Effects of the Invention As described above, according to the present invention, the shape of the solid-liquid phase interface obtained by heating and melting a polycrystalline semiconductor layer or an amorphous semiconductor layer is made bimodal in the direction of heating and melting, and the valleys of the bimodal shape are A large single crystal film with good crystallinity can be obtained by controlling the bimodal laser beam to perform recrystallization so that the angles formed by the parts become acute angles.

[Brief explanation of the drawing]

Figures 1 to 4 show examples of conventional manufacturing methods; steel perspective views and cross-sectional views; Figure 5 is a configuration diagram showing an embodiment of the manufacturing apparatus applied to the present invention; An explanatory diagram showing an example of a lens system. Figures 7 and 8 are cross-sectional views showing the cross section of the laser beam after passing through the slit-like hole and lens system of the apparatus in Figure 5. 10 and 11 are diagrams showing the shape of the region, FIGS. 10 and 11 are explanatory diagrams showing the relationship between the shape of the melted region and the recrystallized state, and FIG. 12 is a diagram used to explain the present invention. (2υ is the Lede beam generator, (c) is the beam extractor/
1. (Incorporated) is the hole, (C) is the lens system, (Incorporated) is the sample, CI is the molten region, and B is the Lede beam. Agent Sadado Ito Hidemori Matsukuma Figure 1 Figure 2 Figure 3 Figure 5 Figures 2 and 6) Xi Figure 12 Procedural Amendments May 1980 101-1 1. Indication of the case 1988 Patent application No. 247802 2° Invention n Name Method for manufacturing thin film single crystal 3, relationship to the amended case '11〒1i71: Applicant address 6-7-35, Kitashinyo, Tokyo Parts Co., Ltd. Name (218) Sony Co., Ltd. Representative Director Nori Oga F4, Agent Tokyo Shoribane 11-ku Nishi-Shinjuku 1 'T I
"8-1 Uriti Hill) Tokyo (03) 343-5
82+ (Representative) 6. Number of inventions increased by supplementation 8. Contents in sleeve 1 (1)% The scope of claims is amended as shown in the attached sheet. (2) In the specification, page 3, line 17, "seed crystal" is corrected to 1-crystal nucleus. (3) Same, page 5, line 4, “From seed crystal” is deleted. Claims A method for manufacturing a thin film single crystal in which a polycrystalline semiconductor layer or an amorphous semiconductor layer formed on an insulator is heated and melted, and then cooled to grow a high-efficiency crystal.
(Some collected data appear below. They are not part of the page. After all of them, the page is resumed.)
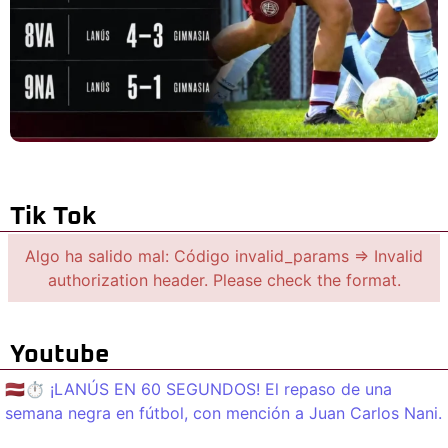
Tik Tok
Algo ha salido mal: Código invalid_params => Invalid
authorization header. Please check the format.
Youtube
🇱🇻⏱️ ¡LANÚS EN 60 SEGUNDOS! El repaso de una
semana negra en fútbol, con mención a Juan Carlos Nani.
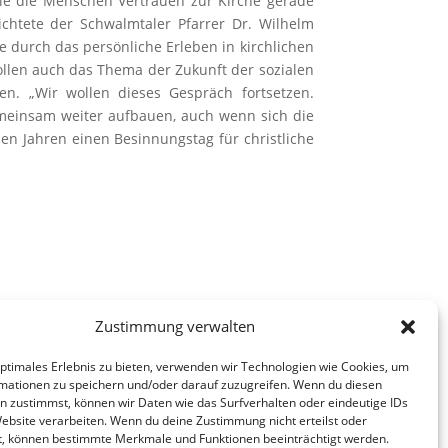
 wie die Menschen Vertrauen zur Kirche gerade
ichtete der Schwalmtaler Pfarrer Dr. Wilhelm
 durch das persönliche Erleben in kirchlichen
ollen auch das Thema der Zukunft der sozialen
n. „Wir wollen dieses Gespräch fortsetzen.
emeinsam weiter aufbauen, auch wenn sich die
en Jahren einen Besinnungstag für christliche
Zustimmung verwalten
optimales Erlebnis zu bieten, verwenden wir Technologien wie Cookies, um
mationen zu speichern und/oder darauf zuzugreifen. Wenn du diesen
n zustimmst, können wir Daten wie das Surfverhalten oder eindeutige IDs
Website verarbeiten. Wenn du deine Zustimmung nicht erteilst oder
t, können bestimmte Merkmale und Funktionen beeinträchtigt werden.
A method for manufacturing a #film single crystal, in which the shape of the solid-liquid phase interface obtained by heating and melting a crystalline semiconductor layer is bimodal with respect to the heating and melting direction, and the angle formed by the valley portion of the bimodal shape is an acute angle.

Claims (1)

[Claims] In a method for manufacturing a thin film single crystal in which a polycrystalline semiconductor layer or an amorphous semiconductor layer formed on an insulator is heated and melted, and then cooled to grow a single crystal from a seed crystal, the polycrystalline semiconductor layer or amorphous semiconductor layer is A method for producing a thin film single crystal, in which the shape of the solid-liquid phase interface obtained by heating and melting a semiconductor layer is bimodal in the direction of heating and melting, and the angle formed by the valley of the bimodal shape is an acute angle.